Commentary

Promoting recovery for patients with schizophrenia


 

References

This year’s theme for World Mental Health Day, “living with schizophrenia,” is a valuable message for those of us who treat patients with the illness and for the patients themselves.

After all, about 25% of people with schizophrenia reportedly recover fully, and 25%-35% improve considerably. This means that with effective treatment and interventions, up to 50% of people with schizophrenia can live productive and satisfying lives (Schizophr. Bull 2006;32:432-42).

Dr. Amin A. Muhammad Gadit

Dr. Amin A. Muhammad Gadit

The medications, awareness, and research needed to make schizophrenia a manageable disease must be combined with a supportive network for the patient. In addition, compliance in terms of strict adherence to medications is needed to keep the illness at bay, as are employment, nutrition, physical well-being, and avoidance of substance abuse.

Authors of the World Federation for Mental Health’s report on World Mental Health Day 2014 cited two examples of the kinds of services that can help patients with schizophrenia lead productive lives. Fountain House, a professional self-help program based in New York, assists people living with mental illness with securing jobs, schooling, housing, and wellness. Some suggest that these kinds of recovery centers might be an “emerging best practice” (Psychiatric Serv. 2012 [doi:10.1176/appi.ps.201200p10]).

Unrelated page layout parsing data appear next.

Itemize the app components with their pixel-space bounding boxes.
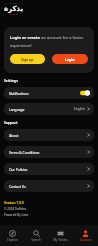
button[interactable]: Login (52, 54, 88, 64)
staticText: Language (9, 107, 25, 111)
staticText: Version 1.0.0 (4, 201, 24, 205)
staticText: Terms & Conditions (9, 150, 40, 154)
staticText: Notifications (9, 91, 29, 95)
button[interactable]: About (4, 129, 94, 141)
staticText: Account (80, 238, 92, 242)
staticText: Login or create an account for a faster … (10, 35, 88, 48)
staticText: English (74, 107, 85, 111)
staticText: Settings (4, 78, 18, 83)
staticText: T A D H K I R A (5, 2, 24, 5)
staticText: Support (4, 120, 18, 125)
staticText: TICKETS (9, 13, 19, 16)
staticText: Explore (7, 238, 18, 242)
staticText: Login (65, 57, 75, 62)
button[interactable]: Notifications toggle (80, 90, 90, 96)
button[interactable]: Contact Us (4, 180, 94, 192)
button[interactable]: Language (4, 103, 94, 115)
staticText: Contact Us (9, 184, 26, 188)
staticText: My Tickets (53, 238, 68, 242)
staticText: Our Policies (9, 167, 28, 171)
button[interactable]: My Tickets (48, 230, 73, 242)
staticText: © 2024 Tadhkra (4, 207, 27, 211)
staticText: بذكرة (4, 5, 24, 13)
button[interactable]: Sign up (10, 54, 45, 64)
button[interactable]: Terms & Conditions (4, 146, 94, 158)
staticText: Sign up (21, 57, 34, 62)
staticText: About (9, 133, 19, 137)
button[interactable]: Explore (0, 230, 24, 242)
staticText: Search (31, 238, 41, 242)
button[interactable]: Account (73, 230, 98, 242)
staticText: Powered By Liner (4, 213, 29, 217)
button[interactable]: Search (24, 230, 48, 242)
button[interactable]: Our Policies (4, 163, 94, 175)
button[interactable]: Notifications (4, 87, 94, 99)
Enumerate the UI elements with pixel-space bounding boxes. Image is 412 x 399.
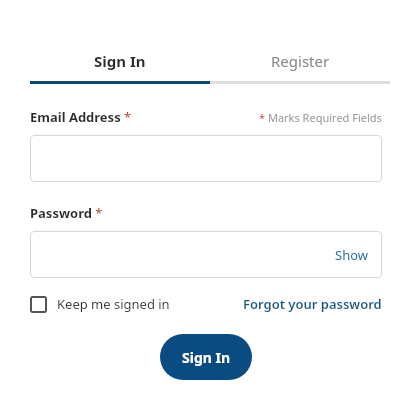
staticText: Email Address * (30, 108, 132, 126)
button[interactable]: Show (321, 234, 382, 276)
button[interactable]: Forgot your password (243, 295, 382, 313)
button[interactable]: Sign In (30, 38, 210, 81)
button[interactable]: Password input (30, 231, 382, 278)
staticText: Forgot your password (243, 295, 382, 313)
staticText: Sign In (94, 51, 146, 71)
staticText: Show (335, 246, 368, 264)
staticText: Password * (30, 204, 103, 222)
button[interactable]: Keep me signed in (30, 295, 170, 313)
staticText: * Marks Required Fields (259, 110, 382, 125)
button[interactable]: Register (210, 38, 390, 81)
button[interactable]: Email Address input (30, 135, 382, 182)
staticText: Sign In (182, 348, 231, 367)
button[interactable]: Sign In (160, 334, 252, 380)
staticText: Keep me signed in (57, 295, 170, 313)
staticText: Register (271, 51, 330, 71)
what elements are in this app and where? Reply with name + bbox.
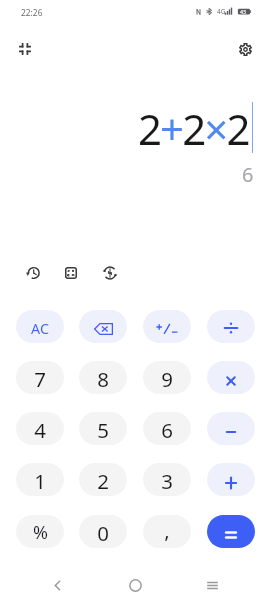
button[interactable]: Plus [207,463,255,496]
button[interactable]: 8 [79,361,127,394]
button[interactable]: AC [16,310,64,343]
staticText: 6 [242,161,254,188]
button[interactable]: History [20,260,46,286]
button[interactable]: Unit converter [58,260,84,286]
staticText: 2+2×2 [138,100,249,157]
staticText: 4 [34,416,46,444]
staticText: 7 [34,365,46,393]
button[interactable]: Recents [199,572,225,598]
staticText: 43 [240,8,246,15]
staticText: 2 [97,467,109,495]
staticText: 0 [97,519,109,547]
button[interactable]: 6 [143,412,191,445]
button[interactable]: Minus [207,412,255,445]
button[interactable]: Back [44,572,70,598]
button[interactable]: Divide [207,310,255,343]
button[interactable]: 3 [143,463,191,496]
button[interactable]: 1 [16,463,64,496]
staticText: 1 [34,467,46,495]
button[interactable]: 7 [16,361,64,394]
button[interactable]: 0 [79,515,127,548]
button[interactable]: Collapse [12,36,37,61]
staticText: 9 [161,365,173,393]
button[interactable]: Home [122,572,148,598]
button[interactable]: Settings [232,36,258,62]
staticText: 22:26 [21,7,43,18]
staticText: 8 [97,365,109,393]
staticText: 5 [97,416,109,444]
button[interactable]: 2 [79,463,127,496]
button[interactable]: Currency converter [97,260,123,286]
button[interactable]: 4 [16,412,64,445]
button[interactable]: Plus minus [143,310,191,343]
staticText: 4G [217,7,226,16]
button[interactable]: Equals [207,515,255,548]
staticText: , [164,516,170,544]
button[interactable]: Multiply [207,361,255,394]
button[interactable]: 9 [143,361,191,394]
staticText: 6 [161,416,173,444]
staticText: AC [31,319,49,338]
button[interactable]: % [16,515,64,548]
staticText: 3 [161,467,173,495]
staticText: % [33,520,48,545]
button[interactable]: , [143,515,191,548]
button[interactable]: 5 [79,412,127,445]
button[interactable]: Backspace [79,310,127,343]
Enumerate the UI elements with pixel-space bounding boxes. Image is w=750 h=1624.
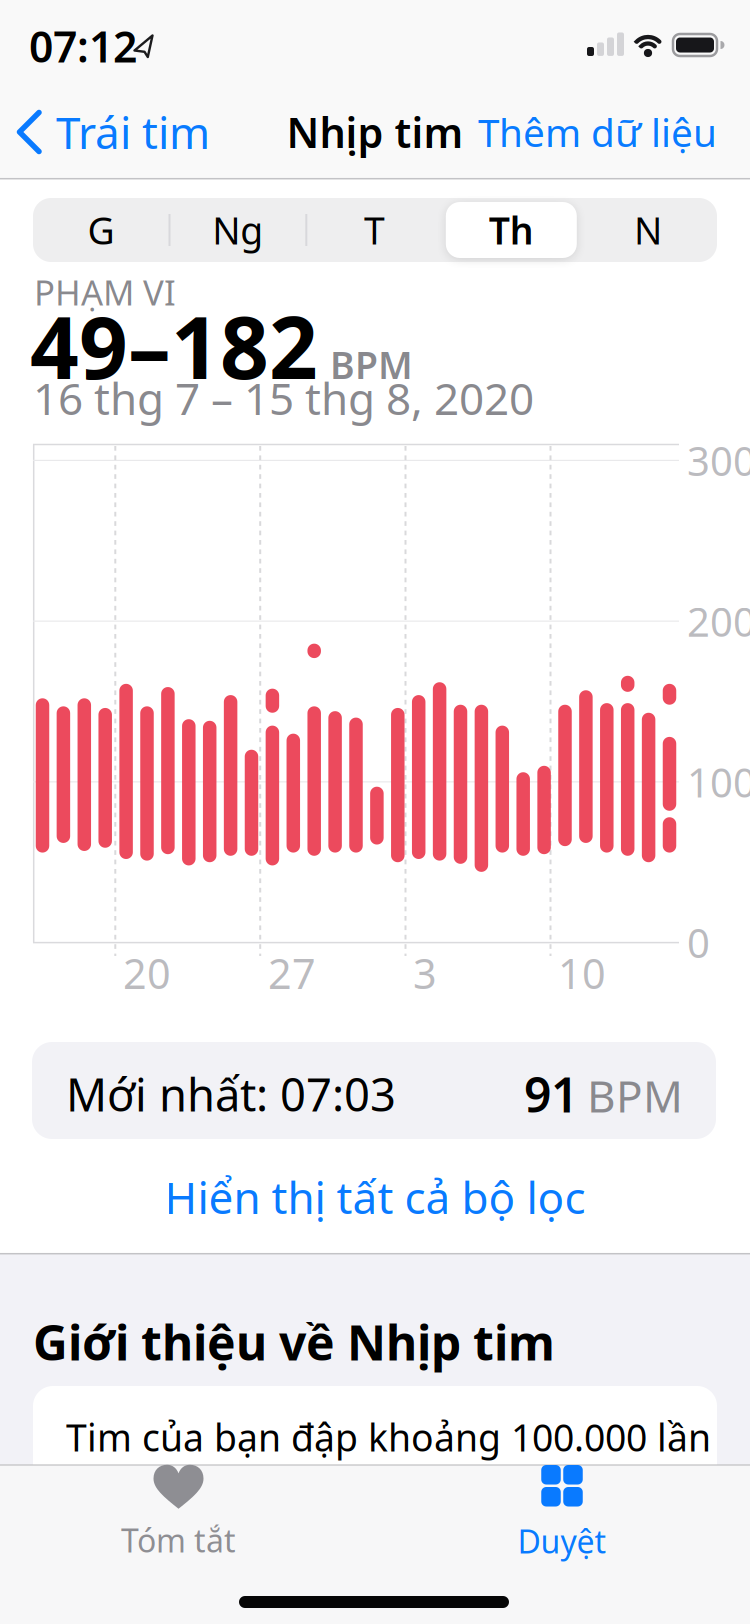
staticText: G [87,205,114,255]
staticText: Mới nhất: 07:03 [66,1064,396,1124]
staticText: Thêm dữ liệu [478,106,717,158]
staticText: 0 [687,916,710,969]
button[interactable]: Th [446,202,577,258]
button[interactable]: T [310,198,440,262]
staticText: Giới thiệu về Nhịp tim [33,1310,555,1374]
staticText: Hiển thị tất cả bộ lọc [164,1168,586,1226]
staticText: 100 [687,755,750,808]
button[interactable]: Thêm dữ liệu [317,106,717,158]
staticText: Ng [212,205,263,255]
staticText: Duyệt [518,1520,606,1562]
staticText: Tim của bạn đập khoảng 100.000 lần [66,1412,711,1462]
button[interactable]: N [583,198,713,262]
staticText: PHẠM VI [34,269,176,315]
staticText: Tóm tắt [121,1519,236,1561]
button[interactable]: Ng [173,198,303,262]
staticText: 07:12 [29,18,137,74]
button[interactable]: Tóm tắt [28,1461,328,1565]
staticText: Trái tim [56,103,210,161]
button[interactable]: G [36,198,166,262]
staticText: 27 [268,946,316,1000]
staticText: N [634,205,662,255]
staticText: BPM [330,340,413,389]
staticText: 200 [687,595,750,648]
button[interactable]: Hiển thị tất cả bộ lọc [164,1168,586,1226]
staticText: BPM [587,1066,683,1125]
staticText: Nhịp tim [286,105,464,160]
staticText: 10 [558,946,606,1000]
staticText: 20 [123,946,171,1000]
staticText: 3 [413,946,437,1000]
staticText: T [364,205,385,255]
staticText: 300 [687,434,750,487]
button[interactable]: Back [16,103,416,161]
staticText: 91 [524,1062,578,1126]
staticText: 16 thg 7 – 15 thg 8, 2020 [33,369,534,427]
button[interactable]: Duyệt [412,1461,712,1565]
staticText: Th [489,205,534,255]
staticText: 49–182 [30,289,318,403]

The other example of a model cited by the authors describes the chain-free initiative in Mogadishu, Somalia. This model includes three phases. In phase 1, chains are literally removed from patients; in phase 2, professionals visit patients at home and provide family psychosocial education; and in phase 3, the focus is on “removing the ‘invisible chains’ of stigma and restrictions affecting the human rights of persons with mental illness.” Thanks to this initiative, more former patients reportedly are living in the community, and the community has greater awareness about the rights of people with severe mental illness.

Reducing stigma is critical, as this factor has the capacity to determine the prognosis of schizophrenia. Let’s toss out terms describing people with schizophrenia such as “crazy,” “dangerous,” “not manageable at home,” “unemployable,” and “unable to function in society.”

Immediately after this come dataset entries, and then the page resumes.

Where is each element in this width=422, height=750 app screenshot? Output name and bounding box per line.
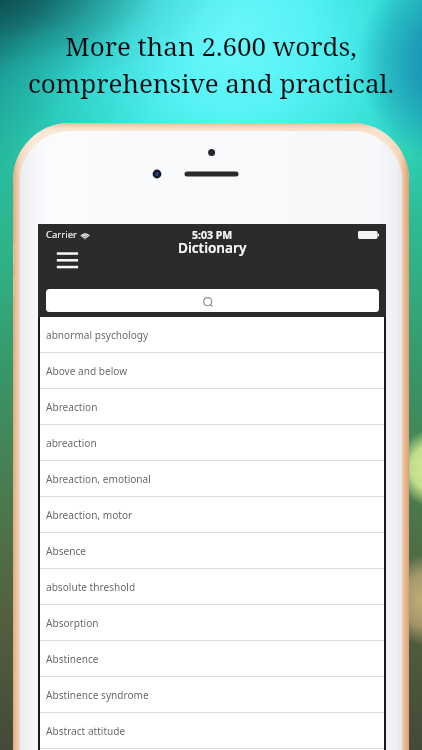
button[interactable]: Abstract attitude [40,713,384,749]
staticText: Abstinence syndrome [46,688,149,702]
button[interactable]: Abreaction, motor [40,497,384,533]
button[interactable]: Absorption [40,605,384,641]
staticText: Dictionary [178,238,247,257]
staticText: Carrier [46,228,77,241]
staticText: 5:03 PM [192,228,233,242]
button[interactable]: Abreaction, emotional [40,461,384,497]
staticText: abreaction [46,436,97,450]
button[interactable]: Abreaction [40,389,384,425]
staticText: More than 2.600 words, comprehensive and… [0,28,422,100]
button[interactable]: abreaction [40,425,384,461]
button[interactable]: Above and below [40,353,384,389]
button[interactable]: Abstinence [40,641,384,677]
button[interactable]: Menu [51,246,80,270]
staticText: abnormal psychology [46,328,149,342]
button[interactable]: Absence [40,533,384,569]
button[interactable]: Search [46,289,379,312]
button[interactable]: absolute threshold [40,569,384,605]
staticText: Abreaction [46,400,98,414]
button[interactable]: abnormal psychology [40,317,384,353]
staticText: Abstract attitude [46,724,126,738]
staticText: absolute threshold [46,580,136,594]
staticText: Abreaction, motor [46,508,133,522]
staticText: Above and below [46,364,128,378]
staticText: Abstinence [46,652,99,666]
button[interactable]: Abstinence syndrome [40,677,384,713]
staticText: Abreaction, emotional [46,472,151,486]
staticText: Absorption [46,616,99,630]
staticText: Absence [46,544,86,558]
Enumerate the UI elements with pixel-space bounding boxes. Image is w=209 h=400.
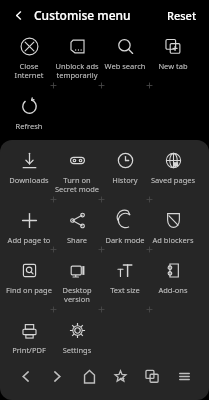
button[interactable]: Settings (53, 314, 101, 355)
button[interactable]: Forward (42, 361, 72, 391)
button[interactable]: Refresh (5, 90, 53, 131)
button[interactable]: Saved pages (149, 144, 197, 185)
button[interactable]: Reset (163, 4, 201, 27)
staticText: Find on page (5, 285, 53, 295)
button[interactable]: Web search (101, 30, 149, 71)
button[interactable]: Text size (101, 254, 149, 295)
staticText: Add-ons (149, 285, 197, 295)
button[interactable]: Add-ons (149, 254, 197, 295)
staticText: Web search (101, 61, 149, 71)
button[interactable]: Ad blockers (149, 204, 197, 245)
button[interactable]: Menu (169, 361, 199, 391)
button[interactable]: Downloads (5, 144, 53, 185)
staticText: Share (53, 235, 101, 245)
staticText: Reset (167, 8, 197, 23)
staticText: Unblock ads temporarily (53, 61, 101, 81)
staticText: Customise menu (34, 7, 131, 23)
staticText: Turn on Secret mode (53, 175, 101, 195)
staticText: Close Internet (5, 61, 53, 81)
button[interactable]: Desktop version (53, 254, 101, 305)
staticText: Settings (53, 345, 101, 355)
button[interactable]: Tabs (137, 361, 167, 391)
button[interactable]: Add page to (5, 204, 53, 245)
button[interactable]: Turn on Secret mode (53, 144, 101, 195)
staticText: New tab (149, 61, 197, 71)
button[interactable]: New tab (149, 30, 197, 71)
staticText: Desktop version (53, 285, 101, 305)
button[interactable]: Bookmarks (105, 361, 135, 391)
staticText: Add page to (5, 235, 53, 245)
button[interactable]: Back (10, 361, 40, 391)
staticText: Ad blockers (149, 235, 197, 245)
button[interactable]: Unblock ads temporarily (53, 30, 101, 81)
staticText: Refresh (5, 121, 53, 131)
button[interactable]: Close Internet (5, 30, 53, 81)
button[interactable]: Print/PDF (5, 314, 53, 355)
button[interactable]: Dark mode (101, 204, 149, 245)
staticText: Dark mode (101, 235, 149, 245)
staticText: Saved pages (149, 175, 197, 185)
button[interactable]: Find on page (5, 254, 53, 295)
staticText: History (101, 175, 149, 185)
staticText: Downloads (5, 175, 53, 185)
staticText: Text size (101, 285, 149, 295)
staticText: Print/PDF (5, 345, 53, 355)
button[interactable]: Share (53, 204, 101, 245)
button[interactable]: Home (74, 361, 104, 391)
button[interactable]: History (101, 144, 149, 185)
button[interactable]: Back (8, 5, 28, 25)
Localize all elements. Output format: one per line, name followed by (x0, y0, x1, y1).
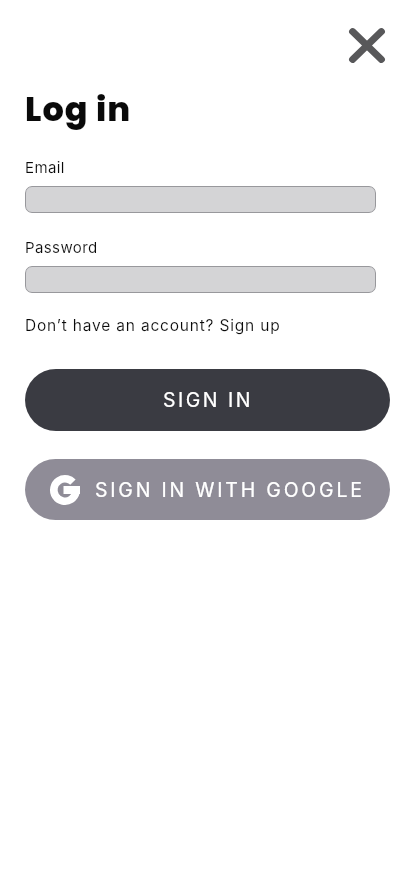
staticText: Log in (25, 86, 132, 133)
button[interactable] (349, 28, 385, 63)
button[interactable]: SIGN IN (25, 369, 390, 431)
staticText: Password (25, 238, 98, 256)
staticText: SIGN IN WITH GOOGLE (95, 478, 365, 502)
button[interactable] (25, 186, 376, 213)
button[interactable]: SIGN IN WITH GOOGLE (25, 459, 390, 520)
button[interactable]: Don’t have an account? Sign up (25, 316, 281, 335)
staticText: SIGN IN (163, 388, 253, 412)
button[interactable] (25, 266, 376, 293)
staticText: Email (25, 158, 65, 176)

In 2012, the 5th Geneva Conference on Person-Centered Medicine made several recommendations that incorporate many of the principles promoted by Fountain House and the chain-free initiative. They include integrating health promotion and illness prevention; engaging health services in prevention, diagnosis, and treatment of diseases through multidisciplinary approaches; collaborating closely on clinical care and public health; engaging civil society in such efforts.

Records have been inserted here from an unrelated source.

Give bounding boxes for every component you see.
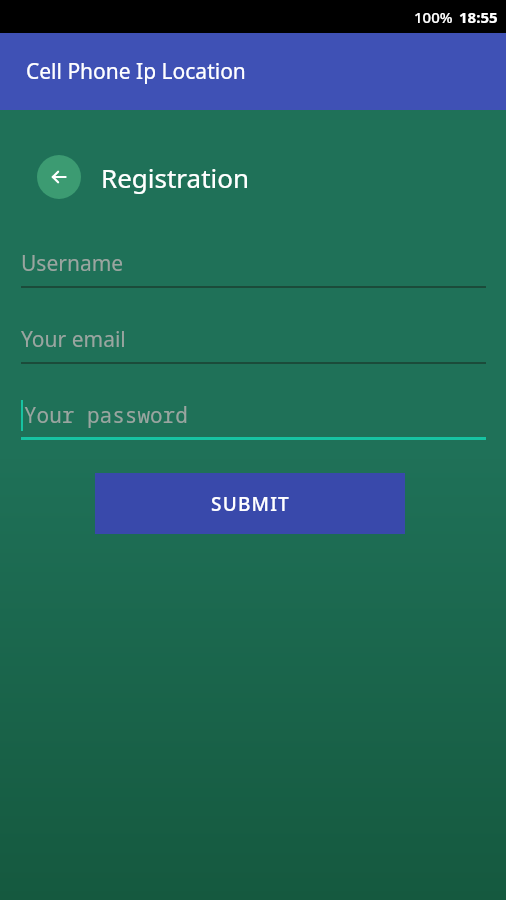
- staticText: Your email: [21, 325, 126, 354]
- staticText: 100%: [414, 7, 453, 27]
- button[interactable]: Username: [21, 244, 486, 288]
- staticText: Username: [21, 249, 124, 278]
- staticText: Registration: [101, 160, 250, 195]
- staticText: SUBMIT: [211, 491, 290, 517]
- button[interactable]: Your email: [21, 320, 486, 364]
- button[interactable]: SUBMIT: [95, 473, 405, 534]
- staticText: 18:55: [459, 7, 498, 27]
- staticText: Your password: [24, 401, 188, 430]
- staticText: Cell Phone Ip Location: [26, 57, 246, 86]
- button[interactable]: Back: [37, 155, 81, 199]
- button[interactable]: Your password: [21, 396, 486, 440]
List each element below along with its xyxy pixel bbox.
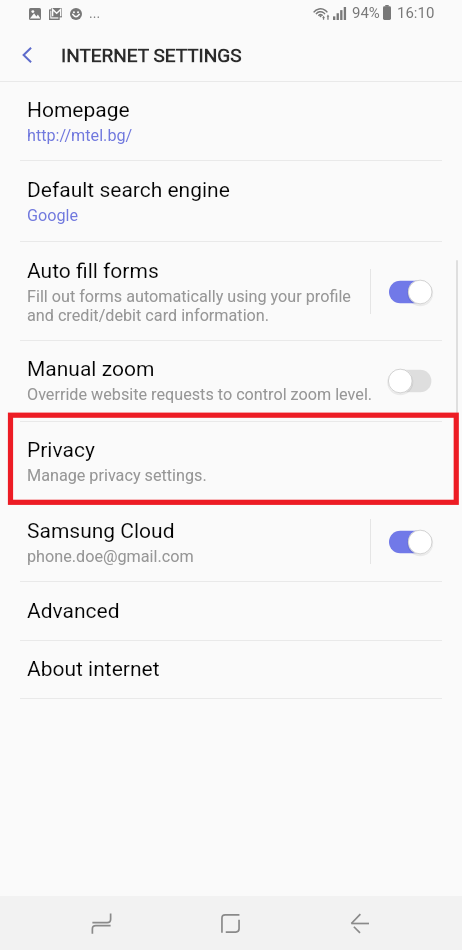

Health care workers across the globe face big challenges when it comes to managing schizophrenia. Those of us practicing medicine in developing and developed countries must educate, raise awareness, and mobilize resources in the fight against the illness.

Schizophrenia remains a major global mental health problem, but living with the illness has become possible. Perhaps 10 to 20 years down the road, we will be closer to identifying a cause, and this discovery, in turn, might lead to new horizons for treatment.

Dr. Gadit is a professor of psychiatry at the University of Toronto.